Ze wilden me vast ook Mamies sterfbed besparen, haar gekerm, haar biddende vriendinnen, de stank en de vliegen. ’s Avonds dommelde ze met behulp van morfine in en dan zetten mijn moeder en opa het ieder in hun eigen kamer op een drinken. Het geklok van de twee flessen bourbon was goed te horen vanaf de veranda waar ik sliep.
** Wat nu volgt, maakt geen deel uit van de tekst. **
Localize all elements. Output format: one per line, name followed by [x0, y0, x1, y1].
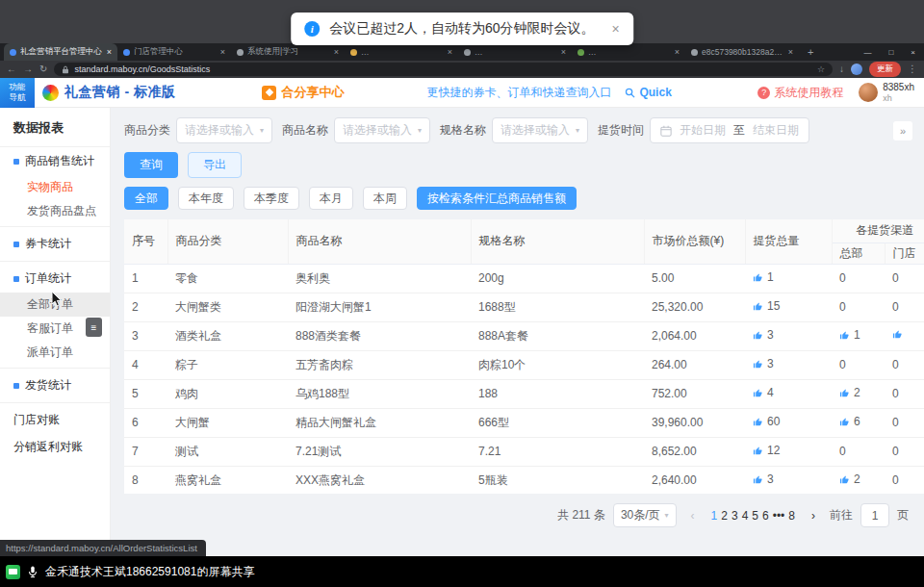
page-button[interactable]: 6 — [762, 509, 769, 523]
address-bar[interactable]: standard.maboy.cn/GoodsStatistics ☆ — [54, 63, 833, 76]
page-button[interactable]: 4 — [742, 509, 749, 523]
quick-filter-button[interactable]: 本季度 — [244, 187, 299, 210]
page-ellipsis[interactable]: ••• — [773, 509, 785, 523]
expand-filters-button[interactable]: » — [893, 121, 912, 140]
cell-total[interactable]: 3 — [745, 350, 832, 379]
cell-total[interactable]: 4 — [745, 379, 832, 408]
share-center-icon — [262, 86, 276, 100]
sidebar-item-label: 订单统计 — [25, 270, 71, 287]
page-size-select[interactable]: 30条/页 ▾ — [613, 503, 677, 527]
browser-profile-avatar[interactable] — [851, 64, 862, 75]
name-select[interactable]: 请选择或输入 ▾ — [334, 117, 430, 143]
nav-toggle-line1: 功能 — [10, 82, 26, 92]
quick-entry-tip[interactable]: 更快捷的券卡、订单和快递查询入口 — [426, 85, 611, 101]
summary-button[interactable]: 按检索条件汇总商品销售额 — [417, 187, 577, 210]
page-button[interactable]: 8 — [788, 509, 795, 523]
category-select[interactable]: 请选择或输入 ▾ — [176, 117, 272, 143]
browser-tab[interactable]: 门店管理中心× — [117, 43, 231, 61]
cell-total[interactable]: 1 — [745, 264, 832, 293]
sidebar-item[interactable]: 商品销售统计 — [0, 147, 110, 175]
browser-tab[interactable]: 礼盒营销平台管理中心× — [4, 43, 117, 61]
table-row: 5鸡肉乌鸡188型188752.00420 — [124, 379, 924, 408]
sidebar-item[interactable]: 订单统计 — [0, 265, 110, 293]
tab-close-icon[interactable]: × — [220, 47, 225, 57]
cell-total[interactable]: 12 — [745, 437, 832, 466]
back-icon[interactable]: ← — [7, 64, 16, 74]
tutorial-link[interactable]: ? 系统使用教程 — [757, 85, 843, 101]
tab-close-icon[interactable]: × — [334, 47, 339, 57]
chevron-down-icon: ▾ — [418, 126, 422, 135]
jump-page-input[interactable]: 1 — [860, 503, 889, 527]
sidebar-item[interactable]: 实物商品 — [0, 175, 110, 199]
sidebar-item[interactable]: 发货商品盘点 — [0, 199, 110, 223]
tab-close-icon[interactable]: × — [561, 47, 566, 57]
pickup-date-range[interactable]: 开始日期 至 结束日期 — [650, 117, 809, 143]
browser-tab[interactable]: 系统使用|学习× — [231, 43, 345, 61]
export-button[interactable]: 导出 — [188, 152, 242, 178]
quick-filter-button[interactable]: 本周 — [363, 187, 407, 210]
cell-total[interactable]: 60 — [745, 408, 832, 437]
quick-filter-button[interactable]: 本月 — [309, 187, 353, 210]
cell-store[interactable] — [885, 321, 924, 350]
count-value: 1 — [839, 328, 860, 342]
tab-close-icon[interactable]: × — [675, 47, 680, 57]
toast-close-icon[interactable]: × — [612, 21, 620, 37]
maximize-button[interactable]: □ — [880, 48, 902, 57]
sidebar-collapse-handle[interactable]: ≡ — [86, 318, 102, 337]
cell-store: 0 — [885, 437, 924, 466]
user-profile[interactable]: 8385xh xh — [859, 82, 914, 103]
quick-filter-button[interactable]: 全部 — [124, 187, 168, 210]
sidebar-item-label: 券卡统计 — [25, 236, 71, 252]
menu-bullet-icon — [13, 276, 19, 282]
search-button[interactable]: 查询 — [124, 152, 178, 178]
browser-tab[interactable]: e8c573980b1328a258fd2e6l…× — [685, 43, 799, 61]
page-button[interactable]: 2 — [721, 509, 728, 523]
page-button[interactable]: 3 — [732, 509, 738, 523]
sidebar-item[interactable]: 派单订单 — [0, 341, 110, 365]
share-center-link[interactable]: 合分享中心 — [262, 84, 344, 101]
new-tab-button[interactable]: + — [799, 43, 822, 61]
update-button[interactable]: 更新 — [869, 62, 901, 77]
sidebar-item[interactable]: 发货统计 — [0, 371, 110, 399]
quick-search[interactable]: Quick — [625, 86, 671, 99]
app-body: 数据报表 商品销售统计实物商品发货商品盘点券卡统计订单统计全部订单客服订单派单订… — [0, 108, 924, 556]
tab-close-icon[interactable]: × — [788, 47, 793, 57]
cell-amount: 264.00 — [644, 350, 745, 379]
count-value: 0 — [839, 445, 846, 458]
cell-hq[interactable]: 6 — [832, 408, 885, 437]
cell-total[interactable]: 3 — [745, 321, 832, 350]
forward-icon[interactable]: → — [23, 64, 33, 74]
cell-total[interactable]: 15 — [745, 293, 832, 321]
menu-bullet-icon — [13, 383, 19, 389]
user-subname: xh — [883, 93, 914, 103]
page-button[interactable]: 1 — [711, 509, 718, 523]
cell-total[interactable]: 3 — [745, 466, 832, 494]
quick-filter-button[interactable]: 本年度 — [178, 187, 234, 210]
cell-hq[interactable]: 2 — [832, 466, 885, 494]
close-window-button[interactable]: × — [902, 48, 924, 57]
tab-close-icon[interactable]: × — [448, 47, 452, 57]
browser-tab[interactable]: …× — [572, 43, 685, 61]
menu-dots-icon[interactable]: ⋮ — [908, 64, 917, 74]
tab-title: … — [361, 47, 444, 57]
browser-tab[interactable]: …× — [458, 43, 572, 61]
prev-page-button[interactable]: ‹ — [684, 509, 702, 523]
sidebar-item[interactable]: 券卡统计 — [0, 230, 110, 258]
reload-icon[interactable]: ↻ — [39, 64, 47, 74]
spec-select[interactable]: 请选择或输入 ▾ — [492, 117, 588, 143]
minimize-button[interactable]: — — [855, 48, 880, 57]
tab-close-icon[interactable]: × — [107, 47, 112, 57]
cell-hq[interactable]: 1 — [832, 321, 885, 350]
sidebar-item[interactable]: 分销返利对账 — [0, 433, 110, 460]
table-row: 4粽子五芳斋肉粽肉粽10个264.00300 — [124, 350, 924, 379]
cell-hq[interactable]: 2 — [832, 379, 885, 408]
page-buttons: 123456•••8 — [709, 509, 797, 523]
next-page-button[interactable]: › — [805, 509, 822, 523]
download-icon[interactable]: ↓ — [839, 64, 844, 74]
cell-store: 0 — [885, 350, 924, 379]
page-button[interactable]: 5 — [752, 509, 758, 523]
browser-tab[interactable]: …× — [345, 43, 458, 61]
function-nav-toggle[interactable]: 功能 导航 — [0, 78, 35, 108]
bookmark-star-icon[interactable]: ☆ — [817, 64, 825, 74]
sidebar-item[interactable]: 门店对账 — [0, 406, 110, 433]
Opa zei de hele zomer zowat geen woord tegen me. Ik steriliseerde zijn instrumenten en legde ze klaar, bond de patiënten een doek voor, hield het bekertje met spoelwater vast en gaf aan wanneer ze mochten spugen. Als er geen patiënten waren, ging hij naar zijn atelier om tanden te maken of naar zijn kantoor om te plakken. Beide kamers waren voor mij verboden terrein. Hij plakte knipsels over Ernie Pyle en Franklin Delano Roosevelt in, had twee verschillende plakboeken over de oorlog, die tegen de Japanners en die tegen de Duitsers. Hij had een plakboek over misdrijven, over Texas en over bizarre ongelukken: man ontsteekt in woede en gooit een watermeloen uit het raam op de eerste verdieping. De meloen raakt het hoofd van zijn vrouw en doodt haar, stuitert door, komt op de baby in de wagen terecht, doodt die ook en blijft zelf heel.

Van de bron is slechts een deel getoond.